## To do
The records that follow are to be transcribed in full, without their images.

## Task data

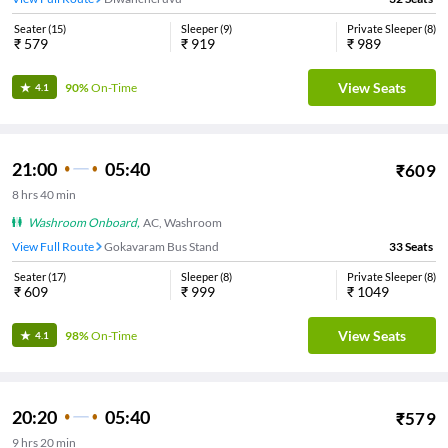
Seater
(
15
)
Sleeper
(
9
)
Private Sleeper
(
8
)
₹
579
₹
919
₹
989
View Seats
90%
On-Time
4.1
21:00
05:40
₹
609
8
hrs
40 min
Washroom Onboard
,
AC, Washroom
View Full Route
Gokavaram Bus Stand
33
Seats
Seater
(
17
)
Sleeper
(
8
)
Private Sleeper
(
8
)
₹
609
₹
999
₹
1049
View Seats
98%
On-Time
4.1
20:20
05:40
₹
579
9
hrs
20 min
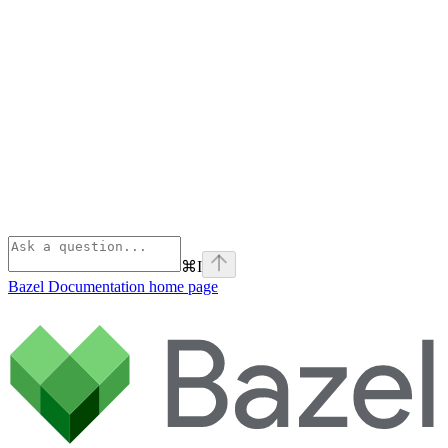
⌘
I
Bazel Documentation
home page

## Output for this task
Seater
(
15
)
Sleeper
(
9
)
Private Sleeper
(
8
)
₹
579
₹
919
₹
989
View Seats
90%
On-Time
4.1
21:00
05:40
₹
609
8
hrs
40 min
Washroom Onboard
,
AC, Washroom
View Full Route
Gokavaram Bus Stand
33
Seats
Seater
(
17
)
Sleeper
(
8
)
Private Sleeper
(
8
)
₹
609
₹
999
₹
1049
View Seats
98%
On-Time
4.1
20:20
05:40
₹
579
9
hrs
20 min
⌘
I
Bazel Documentation
home page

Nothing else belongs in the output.